What market conditions favor which strategies?
How do parameters affect PnL?

Surface interesting profit patterns AND accuracy concerns. Both matter now.

IMPORTANT: This skill should be invoked BEFORE running simulations to help with setup decisions (config selection, segment selection via collections, batch sizing).

Recommended Batch Size

Current recommendation: 2,000-3,000 simulations per batch.

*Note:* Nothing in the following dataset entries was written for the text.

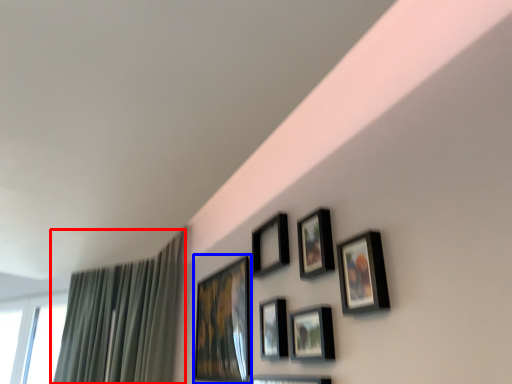 Question: Among these objects, which one is nearest to the camera, curtain (highlighted by a red box) or picture frame (highlighted by a blue box)?

Choices:
 (A) curtain
 (B) picture frame

Answer: (B) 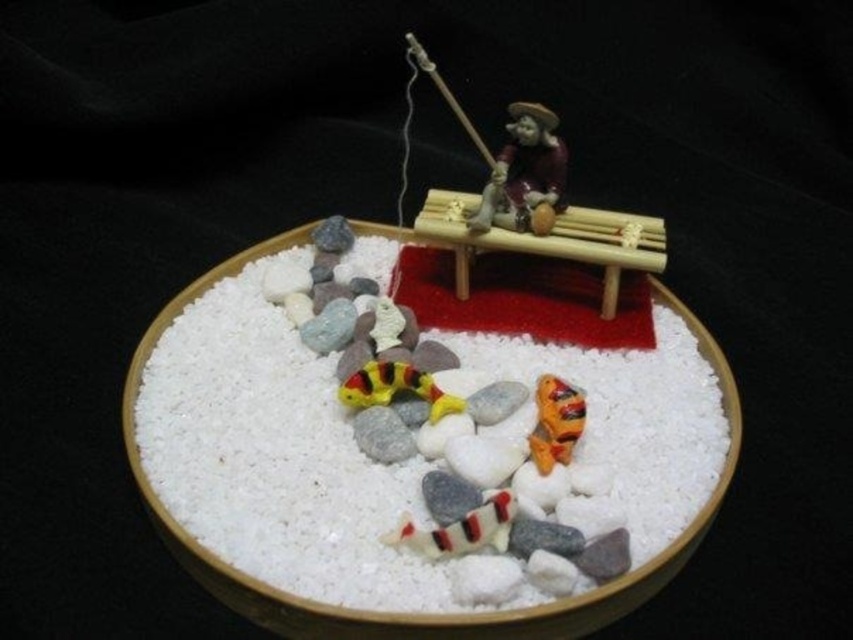 Question: Is striped rubber snake at center further to camera compared to yellow rubber fish at center?

Choices:
 (A) no
 (B) yes

Answer: (A)

Question: Is white sand at center closer to the viewer compared to orange rubber fish at lower center?

Choices:
 (A) yes
 (B) no

Answer: (A)

Question: Which point is farther to the camera?

Choices:
 (A) [386, 369]
 (B) [723, 387]
 (C) [462, 109]

Answer: (C)

Question: Estimate the real-world distances between objects in this image. Which object is closer to the yellow rubber fish at center?

Choices:
 (A) orange rubber fish at lower center
 (B) matte brown wooden boat at upper center
 (C) matte brown figurine at center
 (D) white sand at center

Answer: (A)

Question: Which point is closer to the camera taking this photo?

Choices:
 (A) (178, 528)
 (B) (430, 532)
 (C) (469, 221)

Answer: (B)

Question: Is striped rubber snake at center thinner than orange rubber fish at lower center?

Choices:
 (A) yes
 (B) no

Answer: (B) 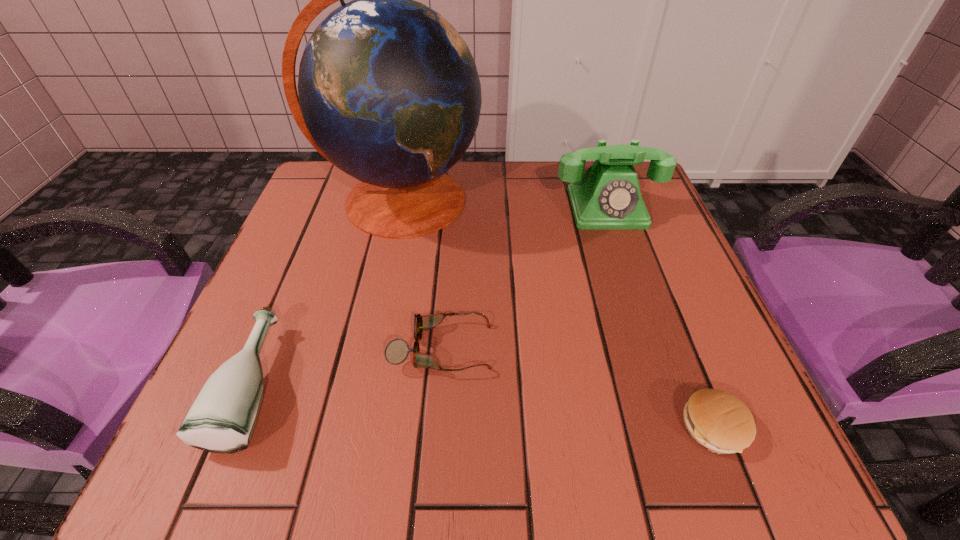 Locate an element on the screen. object that is positioned at the far right corner is located at coordinates (607, 196).

Where is `object that is at the near right corner`? The width and height of the screenshot is (960, 540). object that is at the near right corner is located at coordinates (717, 420).

The height and width of the screenshot is (540, 960). In order to click on free space at the far edge of the desktop in this screenshot , I will do `click(569, 202)`.

I want to click on vacant space at the near edge, so click(624, 453).

At what (x,y) coordinates should I click in order to perform the action: click on free spot at the left edge of the desktop. Please return your answer as a coordinate pair (x, y). This screenshot has width=960, height=540. Looking at the image, I should click on (331, 323).

You are a GUI agent. You are given a task and a screenshot of the screen. Output one action in this format:
    pyautogui.click(x=<x>, y=<y>)
    Task: Click on the free location at the right edge
    This screenshot has width=960, height=540.
    Given the screenshot: What is the action you would take?
    pyautogui.click(x=622, y=289)

Locate an element on the screen. free spot between the patty and the telephone is located at coordinates (660, 318).

Identify the location of empty space between the patty and the spectacles. (578, 388).

The height and width of the screenshot is (540, 960). Identify the location of vacant point located between the tallest object and the spectacles. (420, 274).

Where is `unoccupied area between the fourth shortest object and the tallest object`? This screenshot has height=540, width=960. unoccupied area between the fourth shortest object and the tallest object is located at coordinates (503, 204). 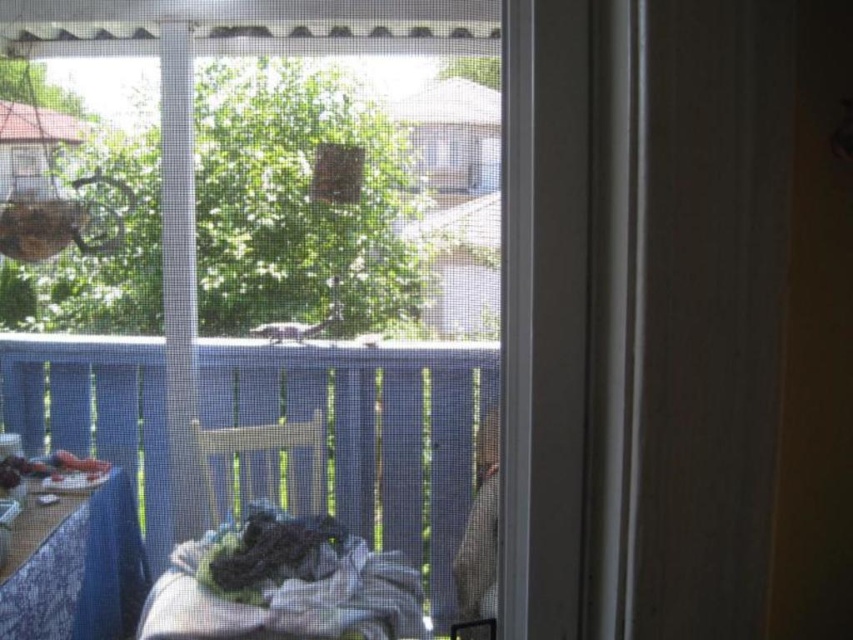 Question: Can you confirm if transparent plastic window at center is positioned below wooden table at lower left?

Choices:
 (A) yes
 (B) no

Answer: (B)

Question: Is transparent plastic window at center positioned before wooden table at lower left?

Choices:
 (A) yes
 (B) no

Answer: (A)

Question: Among these objects, which one is farthest from the camera?

Choices:
 (A) wooden table at lower left
 (B) transparent plastic window at center

Answer: (A)

Question: Can you confirm if transparent plastic window at center is positioned to the right of wooden table at lower left?

Choices:
 (A) no
 (B) yes

Answer: (B) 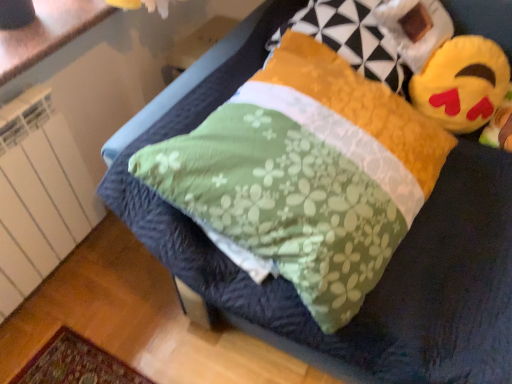 Question: Would you consider white glossy countertop at upper left to be distant from yellow plush toy at upper right?

Choices:
 (A) yes
 (B) no

Answer: (A)

Question: From the image's perspective, would you say white glossy countertop at upper left is shown under yellow plush toy at upper right?

Choices:
 (A) yes
 (B) no

Answer: (B)

Question: Is white glossy countertop at upper left to the left of yellow plush toy at upper right from the viewer's perspective?

Choices:
 (A) no
 (B) yes

Answer: (B)

Question: Is white glossy countertop at upper left bigger than yellow plush toy at upper right?

Choices:
 (A) yes
 (B) no

Answer: (B)

Question: Is white glossy countertop at upper left not inside yellow plush toy at upper right?

Choices:
 (A) yes
 (B) no

Answer: (A)

Question: Is white glossy countertop at upper left bigger or smaller than yellow plush toy at upper right?

Choices:
 (A) big
 (B) small

Answer: (B)

Question: Considering the positions of point (70, 11) and point (466, 102), is point (70, 11) closer or farther from the camera than point (466, 102)?

Choices:
 (A) closer
 (B) farther

Answer: (A)

Question: From the image's perspective, is white glossy countertop at upper left positioned above or below yellow plush toy at upper right?

Choices:
 (A) below
 (B) above

Answer: (B)

Question: Looking at their shapes, would you say white glossy countertop at upper left is wider or thinner than yellow plush toy at upper right?

Choices:
 (A) thin
 (B) wide

Answer: (B)

Question: Is yellow plush toy at upper right inside the boundaries of white glossy countertop at upper left, or outside?

Choices:
 (A) inside
 (B) outside

Answer: (B)

Question: Does point (497, 99) appear closer or farther from the camera than point (96, 23)?

Choices:
 (A) closer
 (B) farther

Answer: (A)

Question: Is yellow plush toy at upper right in front of or behind white glossy countertop at upper left in the image?

Choices:
 (A) behind
 (B) front

Answer: (A)

Question: Is yellow plush toy at upper right wider or thinner than white glossy countertop at upper left?

Choices:
 (A) thin
 (B) wide

Answer: (A)

Question: Considering the positions of fluffy yellow pillow at upper right and yellow plush toy at upper right in the image, is fluffy yellow pillow at upper right taller or shorter than yellow plush toy at upper right?

Choices:
 (A) tall
 (B) short

Answer: (A)

Question: Based on their sizes in the image, would you say fluffy yellow pillow at upper right is bigger or smaller than yellow plush toy at upper right?

Choices:
 (A) small
 (B) big

Answer: (B) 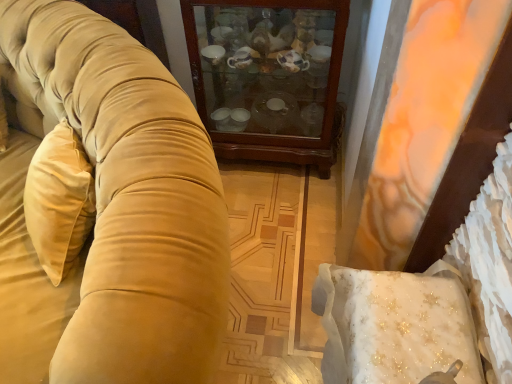 Question: Is velvet gold couch at left wider or thinner than wooden cabinet at center?

Choices:
 (A) wide
 (B) thin

Answer: (A)

Question: From their relative heights in the image, would you say velvet gold couch at left is taller or shorter than wooden cabinet at center?

Choices:
 (A) short
 (B) tall

Answer: (B)

Question: Based on their sizes in the image, would you say velvet gold couch at left is bigger or smaller than wooden cabinet at center?

Choices:
 (A) big
 (B) small

Answer: (A)

Question: In terms of width, does wooden cabinet at center look wider or thinner when compared to velvet gold couch at left?

Choices:
 (A) wide
 (B) thin

Answer: (B)

Question: Is wooden cabinet at center spatially inside velvet gold couch at left, or outside of it?

Choices:
 (A) outside
 (B) inside

Answer: (A)

Question: Would you say wooden cabinet at center is to the left or to the right of velvet gold couch at left in the picture?

Choices:
 (A) right
 (B) left

Answer: (A)

Question: From a real-world perspective, is wooden cabinet at center positioned above or below velvet gold couch at left?

Choices:
 (A) above
 (B) below

Answer: (B) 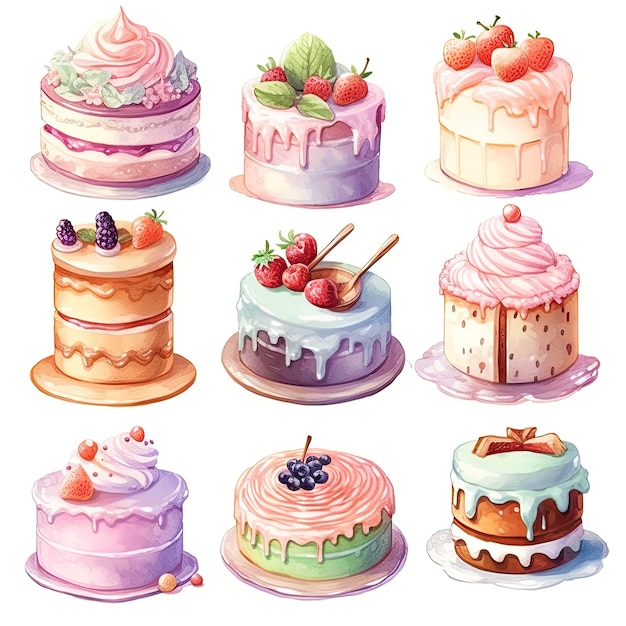 The height and width of the screenshot is (626, 626). What are the coordinates of `plates` in the screenshot? It's located at click(x=149, y=597), click(x=381, y=580), click(x=545, y=580), click(x=565, y=392), click(x=347, y=399), click(x=168, y=389), click(x=389, y=190), click(x=577, y=177), click(x=196, y=176). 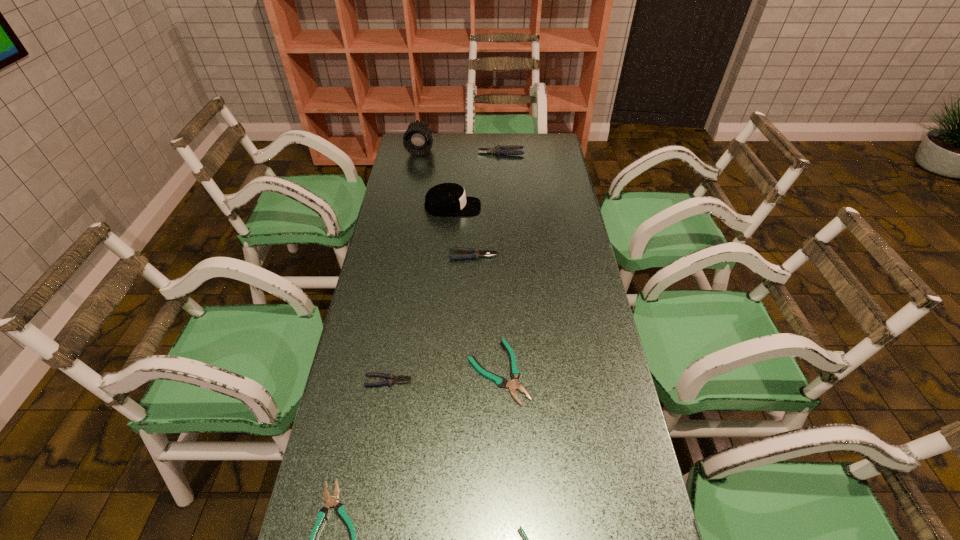 What are the coordinates of `the farthest teal pliers` in the screenshot? It's located at (513, 385).

I want to click on the biggest teal pliers, so click(x=513, y=385).

Image resolution: width=960 pixels, height=540 pixels. What are the coordinates of `vacant space situated 0.200m at the front element of the telephoto lens` in the screenshot? It's located at (415, 182).

Image resolution: width=960 pixels, height=540 pixels. I want to click on vacant space located on the front-facing side of the cap, so click(x=540, y=207).

What are the coordinates of `vacant space located at the gripping part of the sixth shortest object` in the screenshot? It's located at (454, 153).

Find the location of `vacant space located 0.050m at the gripping part of the sixth shortest object`. vacant space located 0.050m at the gripping part of the sixth shortest object is located at coordinates (467, 153).

Locate an element on the screen. The image size is (960, 540). vacant position located at the gripping part of the sixth shortest object is located at coordinates (423, 153).

Locate an element on the screen. vacant space located at the gripping part of the fourth farthest object is located at coordinates (569, 255).

Find the location of a particular element. Image resolution: width=960 pixels, height=540 pixels. vacant space located 0.160m at the gripping part of the leftmost gray pliers is located at coordinates (470, 381).

Find the location of a particular element. This screenshot has height=540, width=960. vacant space located on the right of the biggest teal pliers is located at coordinates (616, 372). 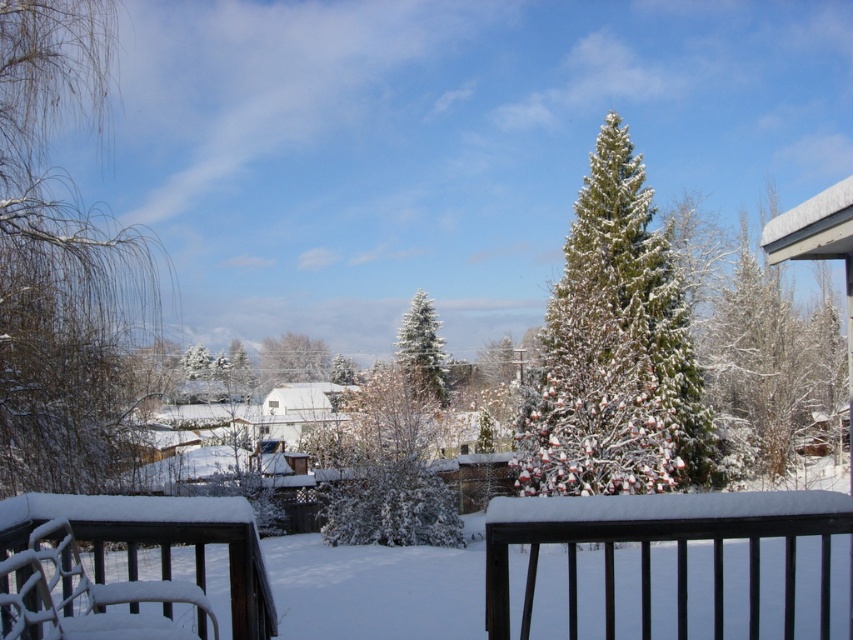 Identify the location of snow-covered willow at left. (61, 264).

This screenshot has height=640, width=853. I want to click on snow-covered willow at left, so click(x=61, y=264).

Between white fluffy bush at center and white frosty tree at center, which one appears on the right side from the viewer's perspective?

Positioned to the right is white frosty tree at center.

Which is behind, point (326, 515) or point (439, 355)?

Point (439, 355)

What do you see at coordinates (384, 468) in the screenshot? I see `white fluffy bush at center` at bounding box center [384, 468].

In order to click on white fluffy bush at center in this screenshot , I will do `click(384, 468)`.

Who is positioned more to the right, snow-covered wooden porch at lower center or white fluffy bush at center?

Positioned to the right is snow-covered wooden porch at lower center.

From the picture: Does snow-covered wooden porch at lower center appear under white fluffy bush at center?

Incorrect, snow-covered wooden porch at lower center is not positioned below white fluffy bush at center.

Is point (757, 557) closer to camera compared to point (352, 412)?

Yes, it is.

Where is `snow-covered wooden porch at lower center`? The height and width of the screenshot is (640, 853). snow-covered wooden porch at lower center is located at coordinates (663, 540). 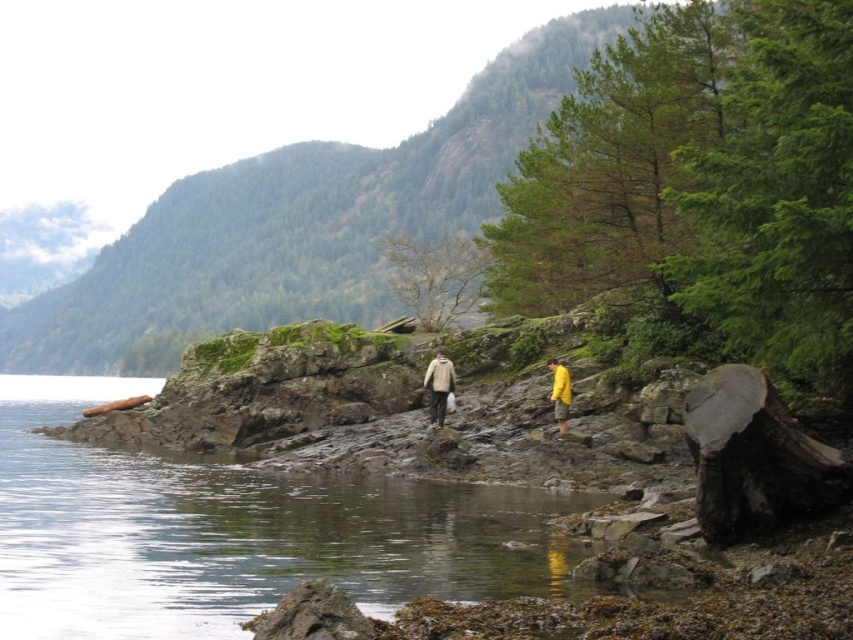 You are standing at the beach and want to pick up the beige wool sweater at center and the brown wood log at lower left. Which object is farther from your current position?

The beige wool sweater at center is 59.12 feet away from the brown wood log at lower left, so whichever object you are closer to, the other would be farther. However, since the question asks which is farther from your current position, without knowing your exact location, we can only state the distance between them. Therefore, it is impossible to determine which is farther without additional information about your position relative to both objects.

You are standing at the point marked by point (438, 387) in the image. Looking towards the rocky shoreline, which direction should you walk to reach the yellow waterproof jacket at center?

The point (438, 387) marks the yellow waterproof jacket at center, so you are already at the location of the yellow waterproof jacket at center. Therefore, no direction is needed to reach it. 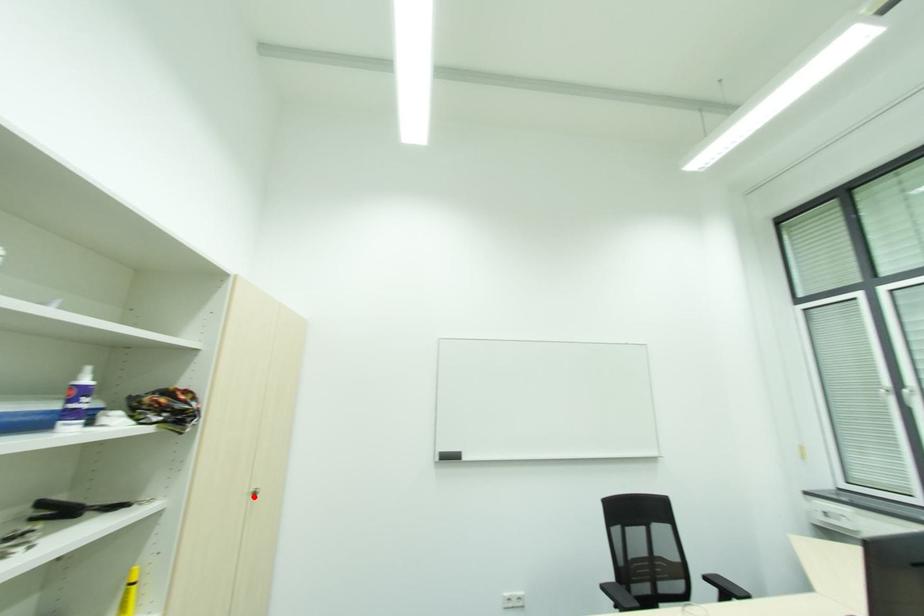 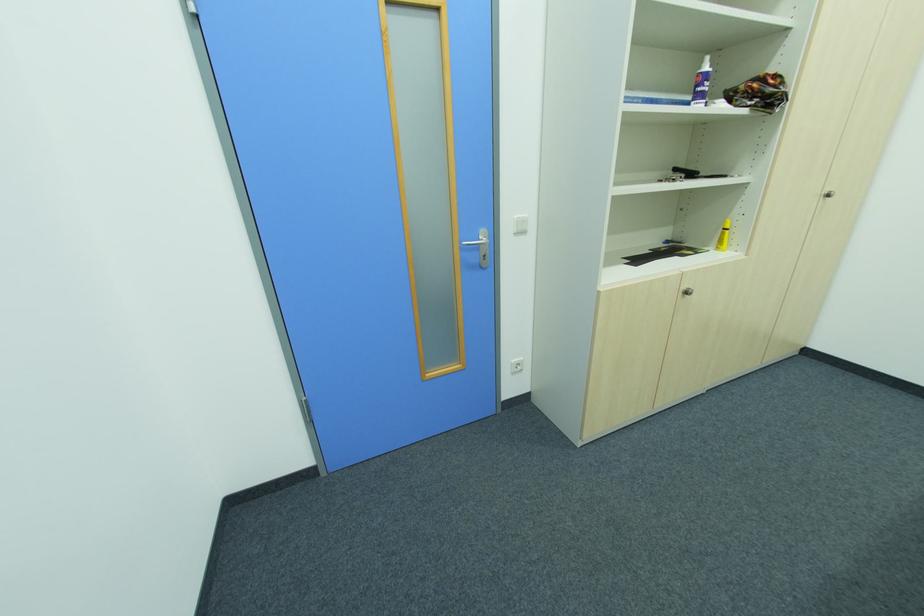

Runs quickly (~30-60 seconds with tick caching)
Provides statistically meaningful results
More than 3,000 doesn't add much value at current stage
Formula: configs × segments = total runs (e.g., 20 configs × 100 segments = 2,000 runs)

Phase 1: Setup & Run

⚠️ USER INPUT TAKES PRIORITY

If the user provides ANY arguments, instructions, or context when invoking this skill, those take absolute priority over all defaults below.

User says "run config X" → run config X, ignore default config selection
User says "test these 5 segments" → test those 5 segments, ignore default segment query
User asks a specific question → answer that question, don't run the full default workflow
User provides partial instructions → fill in gaps with defaults, but honor what they specified

The defaults below are ONLY for when the skill is invoked with no arguments at all.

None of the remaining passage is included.